Patient 4 (a 7-year-old female) first exhibited symptoms of icterus and elevated liver enzymes at 6 weeks. She demonstrated cholelithiasis, direct hyperbilirubinemia and hepatopathy (at 2 months), and splenomegaly (at 4 months). Liver enzymes were elevated. Subsequently, failure to thrive, anemia, generalized muscle hypotonia, delayed motor development, seizures, and low cortisol were noted. Her acid sphingomyelinase activity was decreased at 0.1 μmol/L/h (cut off > 1.2). Genetic analysis (at 17 months of age) revealed biallelic c.880C>A (p.Q294K) and c.911T>C (p.L304P) SMPD1 variants. At 2 years of age, the patient received an allogeneic bone marrow transplant. However, donor chimerism rapidly decreased in the peripheral blood. Approximately 6 weeks after the initial procedure, an additional “mega-dose” haploidentical transplant with continual G-CSF was required. Three months later, a (CD 20 negative, mucosa-associated lymphoid tissue-type) post-transplant lymphoproliferative disorder developed, which was successfully treated with dexamethasone. A bone marrow biopsy confirmed normal thrombopoiesis; however, a low peripheral platelet count was noted, which may have been a consequence of hypersplenism. At 3 years of age, signs of disease progression were observed, including pulmonary fibrosis, lung infiltration, gastroparesis, significant splenomegaly, and foamy macrophages in the bone marrow. At 5 years, she is still PEG tube fed and demonstrates some mental regression, decreased muscle tone, and delayed motor development.

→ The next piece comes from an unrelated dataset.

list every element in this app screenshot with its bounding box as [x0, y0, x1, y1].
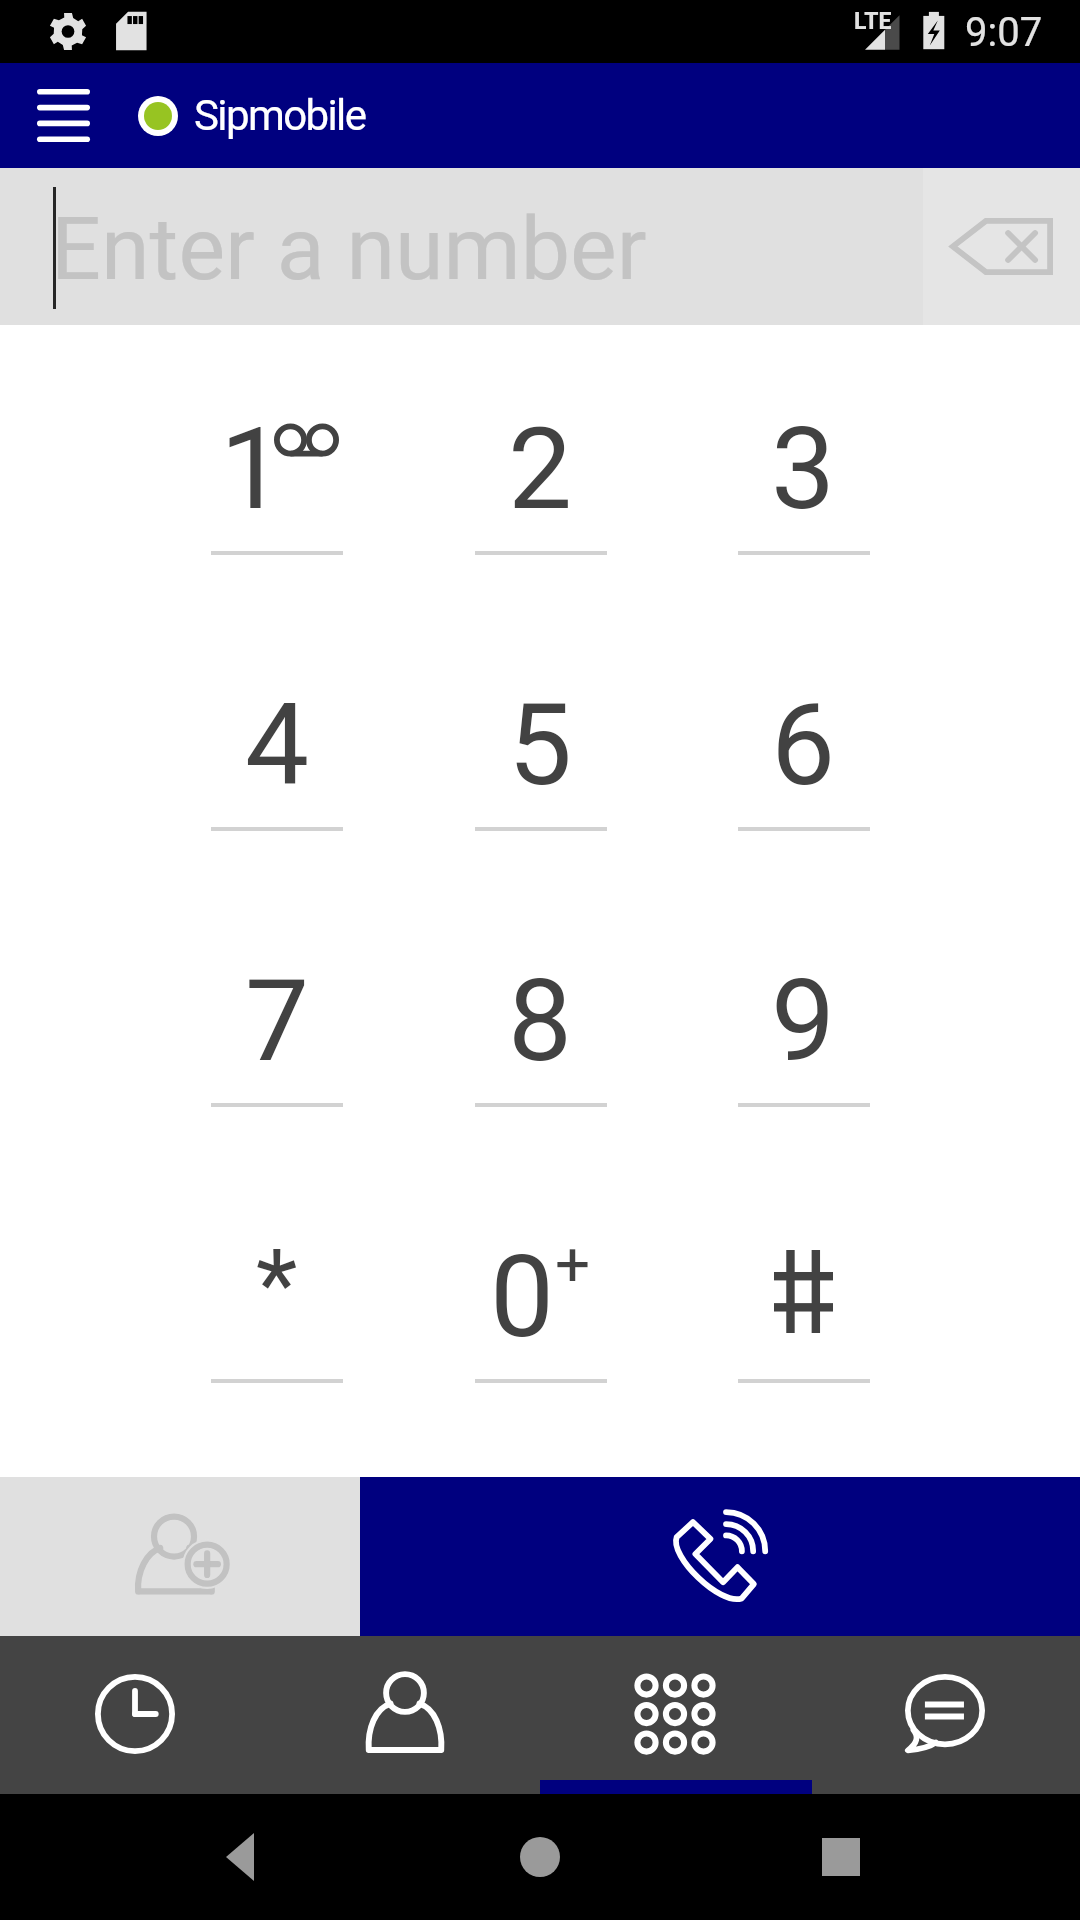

2.1.2 Patient 5–6 were classified as ASMD type B

Patient 5 (a female deceased at 14 years of age) was born at term with a birth weight of 2,750 g. Her perinatal adaptation was normal, no prolonged jaundice was detected. She presented with elevated liver enzymes and hepatosplenomegaly at 17 months. She also had nanosomia. Laboratory tests showed elevated liver enzymes. She had significantly decreased acid sphingomyelinase activity (0.24 μkat/kg protein, normal range: 2.3–3.9 μkat/kg protein). Genetic analysis (conducted at 2 years) revealed this patient was homozygous for the c.748A>C (p.S250R) SMPD1 variant. She had no neurological disease manifestations. Hypoalbuminemia, anemia, thrombocytopenia, and interstitial lung disease were noted at 13 years, and hepatorenal syndrome, anuria, and respiratory insufficiency developed by 14 years of age. The patient died aged 14 years due to severe hepatic dysfunction, hepatorenal syndrome, interstitial lung disease, and cardiac failure.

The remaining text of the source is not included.